━━ EXERCISE MATERIAL

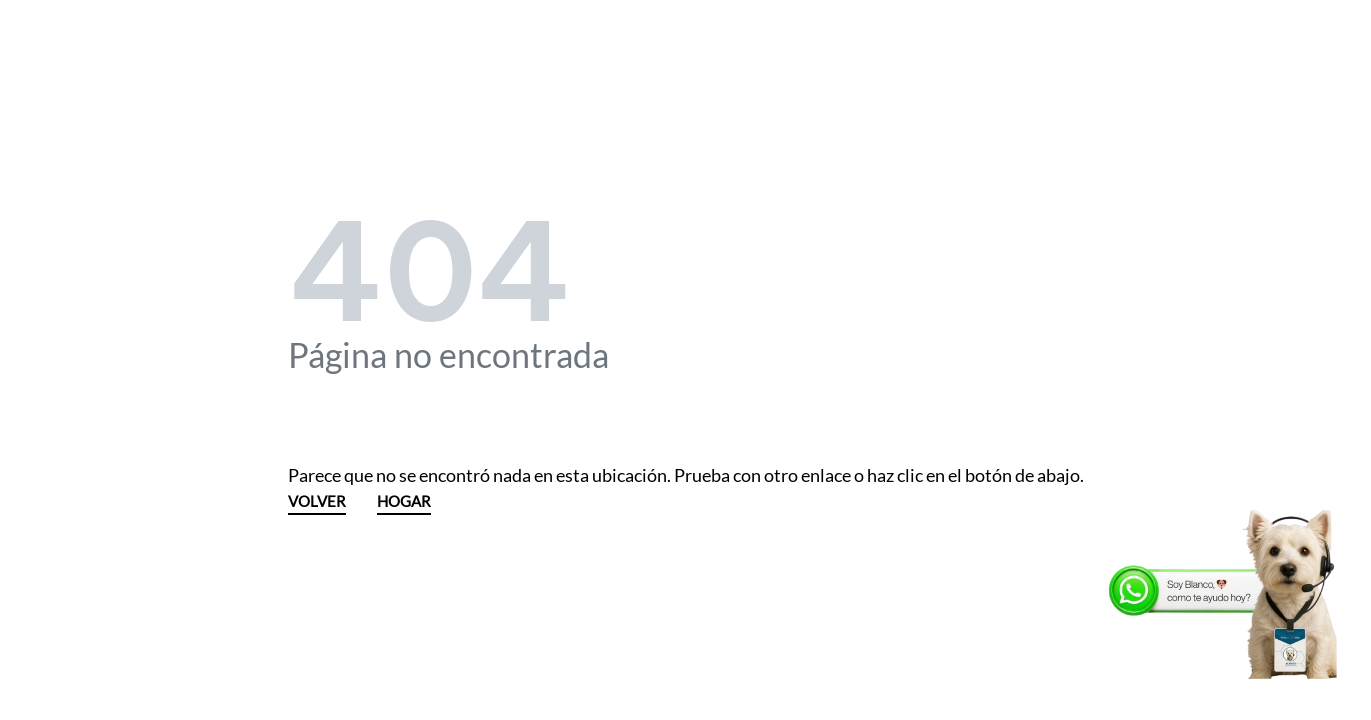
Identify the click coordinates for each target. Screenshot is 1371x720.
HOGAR (404, 502)
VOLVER (317, 502)
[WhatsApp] (1226, 595)
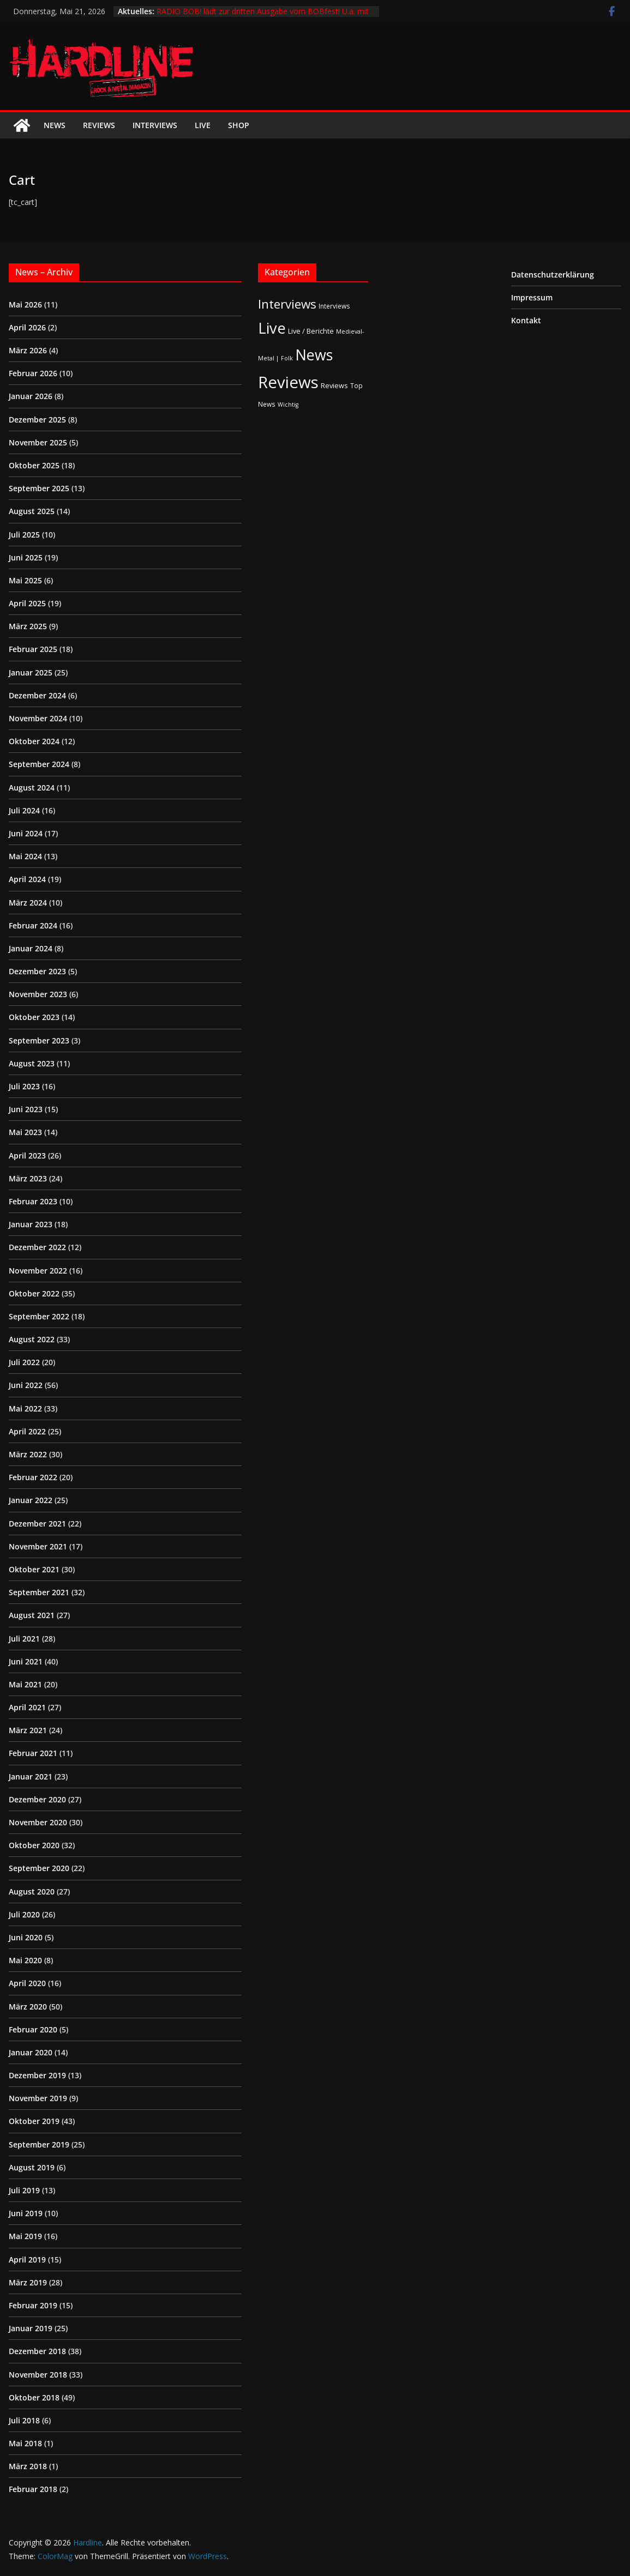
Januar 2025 (30, 672)
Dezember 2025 (37, 419)
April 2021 (27, 1707)
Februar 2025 (33, 649)
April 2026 (27, 327)
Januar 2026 (30, 396)
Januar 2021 (30, 1776)
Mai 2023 (25, 1132)
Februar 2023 (33, 1201)
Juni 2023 (26, 1109)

━━━━

TASK DETAILS >>
If a line in the entries includes the word "Januar", copy that line out.

OUTPUT OF THE TASK >>
Januar 2025 (30, 672)
Januar 2026 (30, 396)
Januar 2021 (30, 1776)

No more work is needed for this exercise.